December 23, 2005 in Nation/World

It’s tough being nowhere for Christmas every year

Larry McShane Associated Press
 
Associated Press photo

Joseph “Joe Dogs” Iannuzzi, holding his Yorkshire terrier, says spending Christmas in the federal Witness Protection Program is “the very worst for me.”
(Full-size photo)

NEW YORK – Sing a sad Christmas song for Joe Dogs.

On Sunday, when much of the world opens presents beneath the tree or enjoys a turkey dinner, Joe Iannuzzi will spend another lonely holiday far from his family, his friends, his city. Maybe knock back a couple of drinks, probably shed a few tears.

“It’s sad,” says Joe Dogs, whose nickname pays homage to a long fascination with gambling on greyhounds. “Very sad.”

And very predictable, given Iannuzzi’s past. Once a member of New York’s Genovese crime family, Iannuzzi survived a vicious mob beating in 1981 that left him near dead. He awoke in a Florida hospital to find a priest giving him the last rites.

Months later, Iannuzzi recovered. He became convinced that revenge, even more than laughter, was the best medicine. He became an informer, testified at a dozen trials, put away some old pals. A botched mob hit sent him into the federal Witness Protection Program.

And now, 24 years after he flipped for the feds, every Christmas brings a reminder of what he left behind.

Joe Dogs may eat alone at Christmas, but he’s not the only one. Since 1971, more than 7,700 witnesses were relocated after testifying for the federal government at the risk of their lives. Not all wound up as lonesome as Iannuzzi; 9,800 family members were relocated with them.

But they’re all far from home, and for many the holidays are a melancholy time.

“There’s tremendous pressure to return home. We sympathize with it, but that’s absolutely forbidden,” says Dave Turner of the U.S. Marshals Service, which runs witness protection.

Ianuzzi hasn’t gone home. He abandoned the high-end world of New York and Florida for low-profile homes in Tennessee, North Carolina, Alabama. He now resides in an undisclosed Midwest location where “I gotta travel 100 miles to go to a decent restaurant.”

He’s gotten used to the rootless life, but not Christmas on the lam.

“The very worst for me,” Iannuzzi says over the phone from his apartment, his accent still betraying his New York roots. “I never had the warm feelings that a normal individual would have during that holiday. … I haven’t been around my family since 1982.

“You count the Christmas days.”

It wasn’t always this way. When he was with the mob, every day was a holiday, and he greeted every maitre d’ and doorman with a flash of cash.

The son of a suburban bookie, he grew up among mobsters north of the Bronx. His first arrest came at age 14.

He moved to Florida, and became the protege of Gambino soldier Tommy Agro – a hoodlum straight off a Hollywood lot, with a flashy wardrobe, a big bankroll and a short fuse.

Iannuzzi provided muscle for Agro, who loaned him money to launch a loan-sharking operation. But as Joe Dogs fell behind on the payments, their friendship faded and Agro’s anger grew. On Jan. 19, 1981, inside a Florida pizzeria, Iannuzzi took a terrible beating from his one-time mentor and some cronies.

Iannuzzi went into witness protection after surviving a murder attempt on a Florida interstate. Today he demurs when asked if he’s ever killed somebody:

“My answer is, ‘That’s a rude question.’ Let’s go on to another subject.”

Iannuzzi was soon supplementing his witness protection stipend – as a writer.

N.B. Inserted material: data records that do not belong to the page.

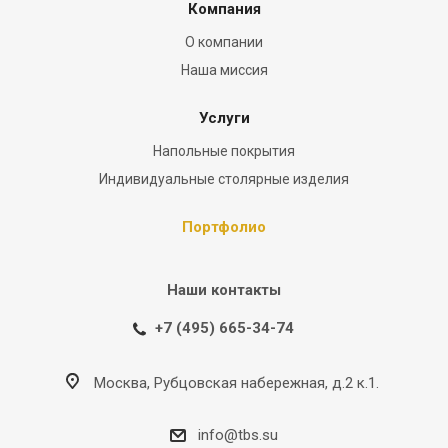
Компания
О компании
Наша миссия
Услуги
Напольные покрытия
Индивидуальные столярные изделия
Портфолио
Наши контакты
+7 (495) 665-34-74
Москва, Рубцовская набережная, д.2 к.1.
info@tbs.su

Iannuzzi just published another book, “Cooking on the Lam,” which intersperses recipes for brook trout amandine and strawberries with Grand Mariner sauce with tales of life in and out of the mob. It’s his fourth book; in his biggest non-mob score, he was paid $250,000 for his autobiography.

Iannuzzi stays in contact with one of his daughters, who calls him 10 times a day. “She loves her dad,” he says. He avoids contact with all of his other old friends, and stays away from New York and its environs.

Iannuzzi knows sitting alone on Christmas is not necessarily the worst thing. Henry Hill, the infamous mob informant whose story became the Oscar-winning movie “GoodFellas,” won’t be alone this Christmas – he’ll share his meal with the rest of the inmates at the Lincoln County Jail in North Platte, Neb. Hill, a fellow witness protection alumnus, is finishing up a six-month stretch following his July arrest on drug charges.